Simetierre : le génie de l’horreur

Lors de mes recherches iconographiques pour illustrer cet article, j’ai été frappée par la violence des images qui m’étaient proposées, la plupart étant issues de l’adaptation cinématographique sortie en 1989, et qui m’était jusqu’alors inconnue. L’esprit encore frais d’une lecture récente du roman de Stephen King, Simetierre (Pet Semetary pour le titre original), je compris que ma surprise était due à l’écart entre mon imaginaire et la vision portée à l’écran. Si le processus de la projection mentale dépend bien à 99% du public, il faut voir dans ce constat une preuve du génie de Stephen King qui dissémine dans ses œuvres cette juste dose de brouillard capable de réveiller les monstres qui se cachent en chacun de ses lecteurs. Pas de roman du maître de l’horreur sans description gore bien sûr (« Un flot de sang mêlé d’un liquide jaunâtre et purulent s’écoulait de son crâne ouvert […]. »), pourtant il n’est pas rare de relever une certaine retenue qui laisse la porte ouverte à toutes les interprétations ( « Tout à coup, il vit Rachel. Il la vit vraiment. »). L’épouvante n’en est que décuplée.

Simetierre 2Malgré ces excellents stratagèmes narratifs, mon cerveau l’a joué petits bras à côté du film de Mary Lambert où les créatures ressuscitées explosent les compteurs de l’abomination. Mon sage déchiffrage de cette oeuvre s’était principalement focalisé sur le développement magistral de toutes les angoisses liées à la mort : vieillesse, maladie, accidents, décès d’un enfant… Pour moi, l’horreur contenue dans Simetierre puise sa force dans sa présence au quotidien – une petite fille qui assiste à l’agonie de sa sœur malade, un vieil homme qui perd la compagne d’une vie, des parents qui se voient enlever leur bébé par un camion qui roule trop vite – la dimension fantastique n’ayant qu’un rôle d’exhausteur. Stephen King restitue ici l’atrocité d’un destin qui nous échappe, ce couperet pendu au-dessus de nos têtes qui peut tomber à n’importe quel instant.
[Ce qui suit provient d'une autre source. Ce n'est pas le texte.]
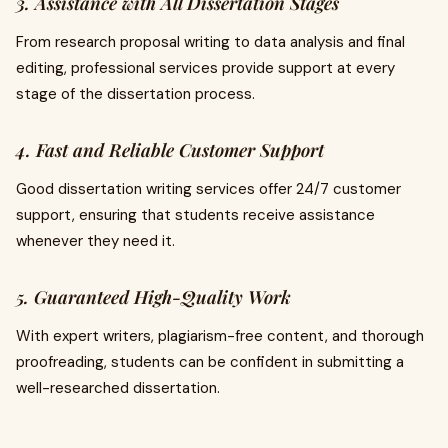
3. Assistance with All Dissertation Stages
From research proposal writing to data analysis and final
editing, professional services provide support at every
stage of the dissertation process.
4. Fast and Reliable Customer Support
Good dissertation writing services offer 24/7 customer
support, ensuring that students receive assistance
whenever they need it.
5. Guaranteed High-Quality Work
With expert writers, plagiarism-free content, and thorough
proofreading, students can be confident in submitting a
well-researched dissertation.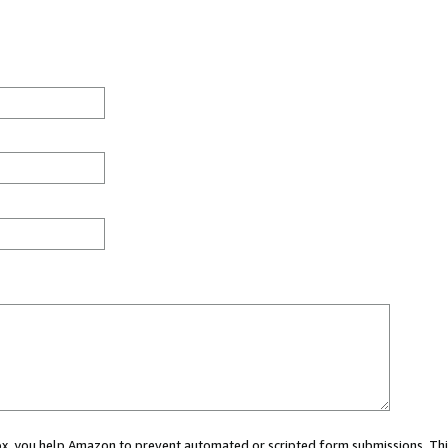
 box, you help Amazon to prevent automated or scripted form submissions. Thi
Des zombies, des crânes éclatés, des sépultures éventrées… Artifices bien faibles face à douleur d’un deuil.

Le plaisir que je trouve dans la lecture des mots* de Stephen King vient justement dans son aisance à décrire avec précision et réalisme le train train des familles de classe moyenne, de l’excitation d’un déménagement à l’euphorie d’une partie de cerf-volent, tout en les plongeant dans une brume de mystère. Beaucoup de commentateurs déplorent ces longs « décrochages » qui font perdre le récit en efficacité. Je suis loin d’être de cet avis. J’aime ce confort de mise en situation où l’auteur se permet de faire défiler une centaine de pages « sans la moindre intervention du surnaturel ». Les plus attentifs savent pourtant que le fantastique se cache dans les signes les plus anodins.

 

 

*Si je déplore bien une chose, c’est de ne pas pouvoir lire l’anglais comme ma langue maternelle. En version originale, la subtilité de certaines structures m’échappe inexorablement ; en version française, l’écriture est forcément dénaturée lors du processus de traduction.